Problem statement:
Set down, word for word, each line from the top of the data through the line that has "contemporáneo"; omit every picture.

Data for processing:
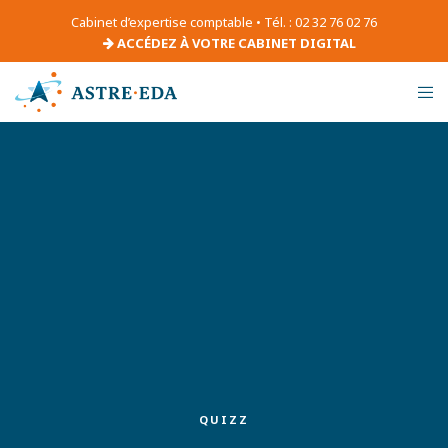
Cabinet d’expertise comptable • Tél. : 02 32 76 02 76
ACCÉDEZ À VOTRE CABINET DIGITAL
QUIZZ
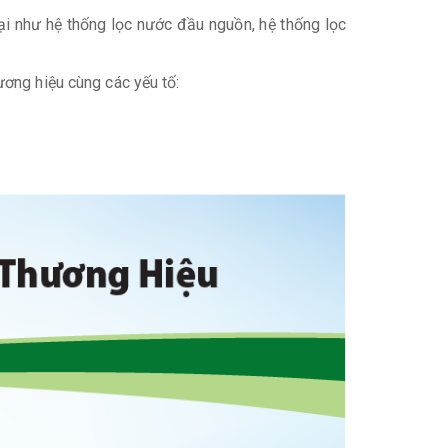
ại như hệ thống lọc nước đầu nguồn, hệ thống lọc
ương hiệu cùng các yếu tố:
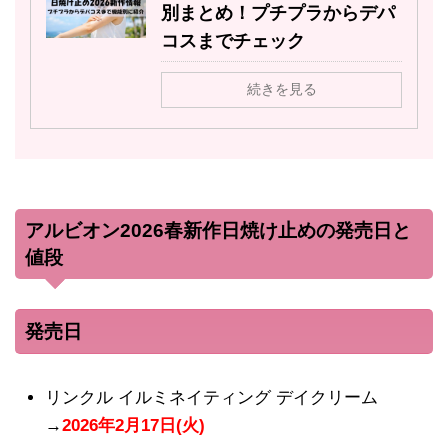
別まとめ！プチプラからデパ
コスまでチェック
続きを見る
アルビオン2026春新作日焼け止めの発売日と
値段
発売日
リンクル イルミネイティング デイクリーム
→
2026年2月17日(火)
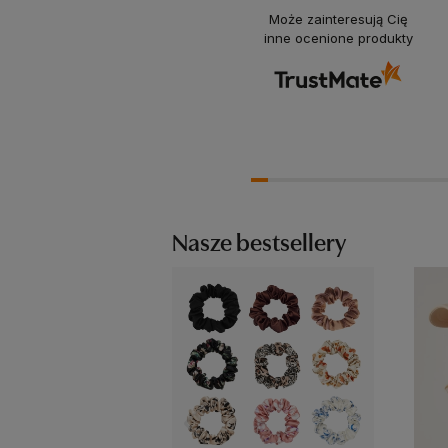
Może zainteresują Cię
inne ocenione produkty
Nasze bestsellery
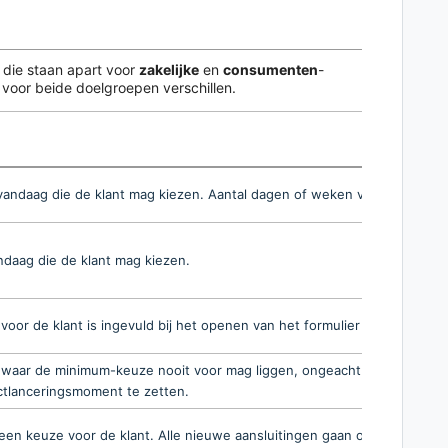
n die staan apart voor
zakelijke
en
consumenten
-
 voor beide doelgroepen verschillen.
andaag die de klant mag kiezen. Aantal dagen of weken vooruit.
ndaag die de klant mag kiezen.
voor de klant is ingevuld bij het openen van het formulier — uiteraard
 waar de minimum-keuze nooit voor mag liggen, ongeacht het aantal da
ctlanceringsmoment te zetten.
en keuze voor de klant. Alle nieuwe aansluitingen gaan op die ene dat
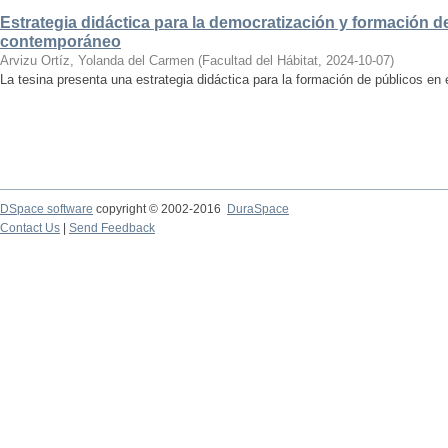
Estrategia didáctica para la democratización y formación de
contemporáneo
Arvizu Ortíz, Yolanda del Carmen
(
Facultad del Hábitat
,
2024-10-07
)
La tesina presenta una estrategia didáctica para la formación de públicos en
DSpace software
copyright © 2002-2016
DuraSpace
Contact Us
|
Send Feedback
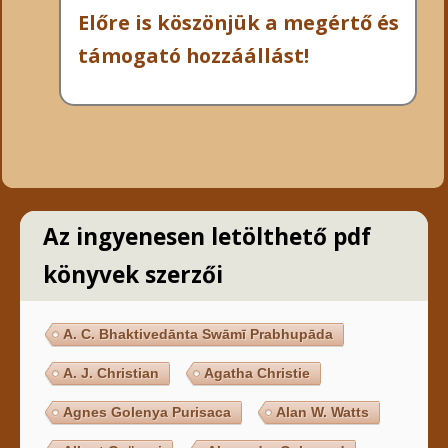
Előre is köszönjük a megértő és
támogató hozzáállást!
Az ingyenesen letölthető pdf
könyvek szerzői
A. C. Bhaktivedānta Swāmī Prabhupāda
A. J. Christian
Agatha Christie
Agnes Golenya Purisaca
Alan W. Watts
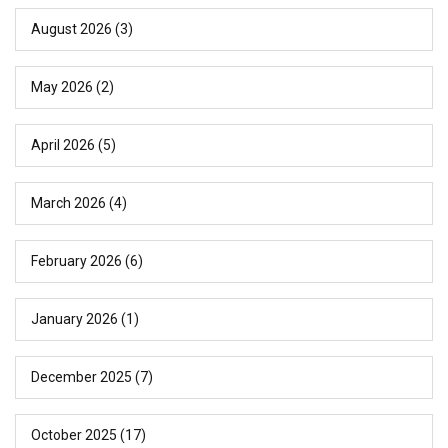
August 2026
(3)
May 2026
(2)
April 2026
(5)
March 2026
(4)
February 2026
(6)
January 2026
(1)
December 2025
(7)
October 2025
(17)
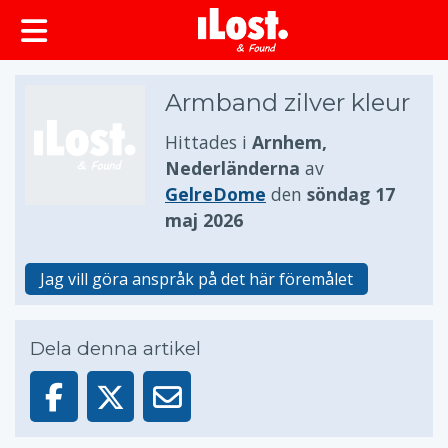
huvudinnehållet
Armband zilver kleur
Hittades i
Arnhem,
Nederländerna
av
GelreDome
den
söndag 17
maj 2026
Jag vill göra anspråk på det här föremålet
Dela denna artikel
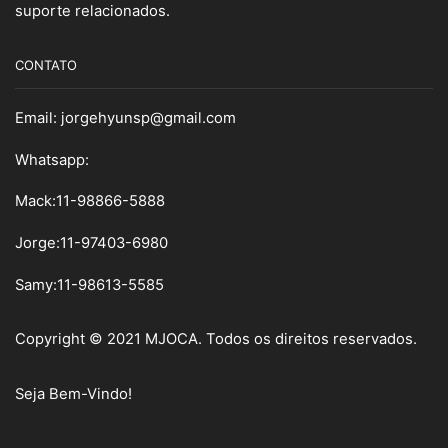
suporte relacionados.
CONTATO
Email:
jorgehyunsp@gmail.com
Whatsapp:
Mack:11-98866-5888
Jorge:11-97403-6980
Samy
:
11-98613-5585
Copyright © 2021 MJOCA. Todos os direitos reservados.
Seja Bem-Vindo!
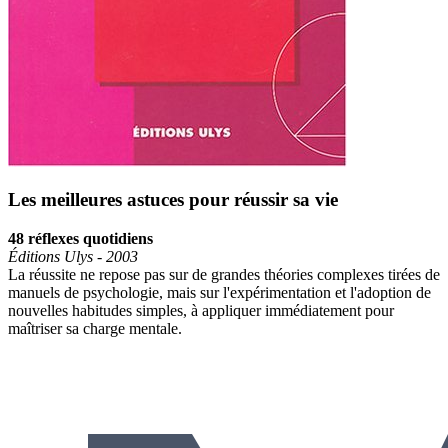
Les meilleures astuces pour réussir sa vie
48 réflexes quotidiens
Éditions Ulys - 2003
La réussite ne repose pas sur de grandes théories complexes tirées de
manuels de psychologie, mais sur l'expérimentation et l'adoption de
nouvelles habitudes simples, à appliquer immédiatement pour
maîtriser sa charge mentale.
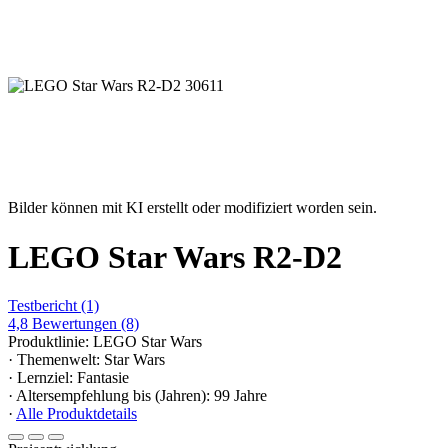
Bilder können mit KI erstellt oder modifiziert worden sein.
LEGO Star Wars R2-D2
Testbericht
(1)
4,8
Bewertungen
(8)
Produktlinie: LEGO Star Wars
· Themenwelt: Star Wars
· Lernziel: Fantasie
· Altersempfehlung bis (Jahren): 99 Jahre
·
Alle Produktdetails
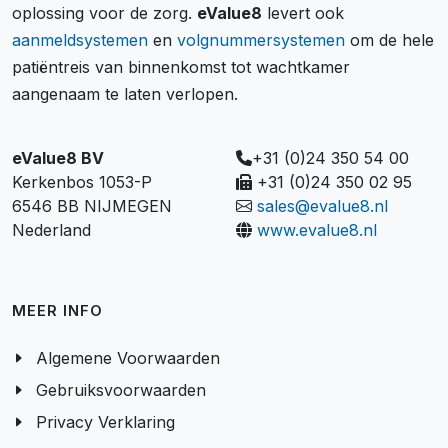
oplossing voor de zorg.
eValue8
levert ook
aanmeldsystemen
en
volgnummersystemen
om de hele
patiëntreis van binnenkomst tot wachtkamer
aangenaam te laten verlopen.
eValue8 BV
+31 (0)24 350 54 00
Kerkenbos 1053-P
+31 (0)24 350 02 95
6546 BB NIJMEGEN
sales@evalue8.nl
Nederland
www.evalue8.nl
MEER INFO
Algemene Voorwaarden
Gebruiksvoorwaarden
Privacy Verklaring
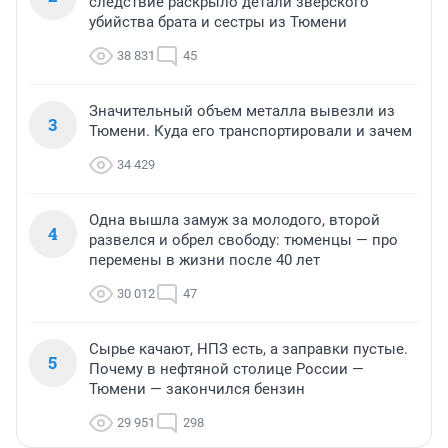
следствие раскрыло детали зверского
убийства брата и сестры из Тюмени
38 831
45
Значительный объем металла вывезли из
3
Тюмени. Куда его транспортировали и зачем
34 429
Одна вышла замуж за молодого, второй
4
развелся и обрел свободу: тюменцы — про
перемены в жизни после 40 лет
30 012
47
Сырье качают, НПЗ есть, а заправки пустые.
5
Почему в нефтяной столице России —
Тюмени — закончился бензин
29 951
298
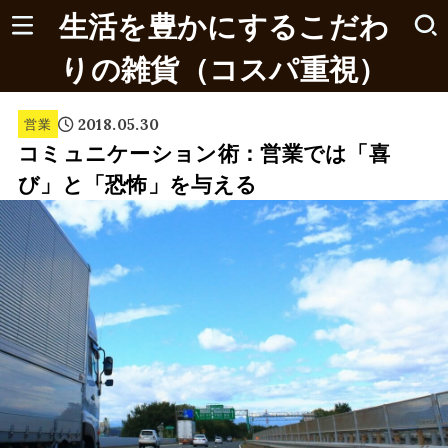
生活を豊かにするこだわ
りの雑貨（コスパ重視）
2018.05.30
営業
コミュニケーション術：営業では「喜
び」と「恐怖」を与える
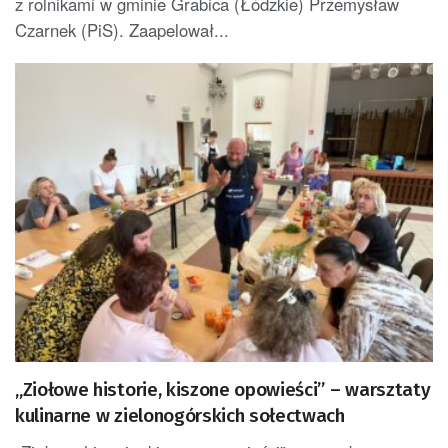
z rolnikami w gminie Grabica (Łódzkie) Przemysław
Czarnek (PiS). Zaapelował...
„Ziołowe historie, kiszone opowieści” – warsztaty
kulinarne w zielonogórskich sołectwach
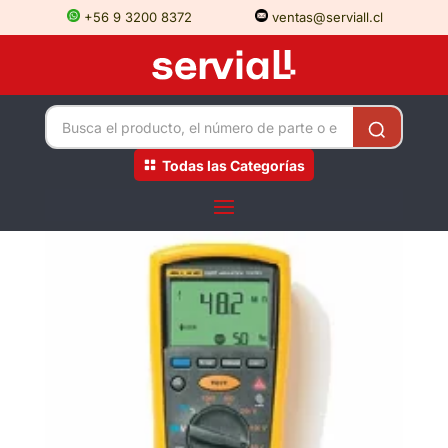
+56 9 3200 8372
ventas@serviall.cl
Todas las Categorías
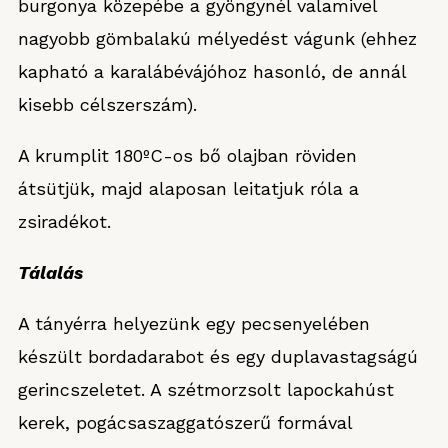
burgonya közepébe a gyöngynél valamivel
nagyobb gömbalakú mélyedést vágunk (ehhez
kapható a karalábévájóhoz hasonló, de annál
kisebb célszerszám).
A krumplit 180ºC-os bő olajban röviden
átsütjük, majd alaposan leitatjuk róla a
zsiradékot.
Tálalás
A tányérra helyezünk egy pecsenyelében
készült bordadarabot és egy duplavastagságú
gerincszeletet. A szétmorzsolt lapockahúst
kerek, pogácsaszaggatószerű formával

Exercise output:
Cabinet d’expertise comptable • Tél. : 02 32 76 02 76
ACCÉDEZ À VOTRE CABINET DIGITAL
QUIZZ
ại như hệ thống lọc nước đầu nguồn, hệ thống lọc
ương hiệu cùng các yếu tố:
別まとめ！プチプラからデパ
コスまでチェック
続きを見る
アルビオン2026春新作日焼け止めの発売日と
値段
発売日
リンクル イルミネイティング デイクリーム
→
2026年2月17日(火)
Może zainteresują Cię
inne ocenione produkty
Nasze bestsellery
n die staan apart voor
zakelijke
en
consumenten
-
 voor beide doelgroepen verschillen.
andaag die de klant mag kiezen. Aantal dagen of weken vooruit.
ndaag die de klant mag kiezen.
voor de klant is ingevuld bij het openen van het formulier — uiteraard
 waar de minimum-keuze nooit voor mag liggen, ongeacht het aantal da
ctlanceringsmoment te zetten.
en keuze voor de klant. Alle nieuwe aansluitingen gaan op die ene dat
Estrategia didáctica para la democratización y formación de
contemporáneo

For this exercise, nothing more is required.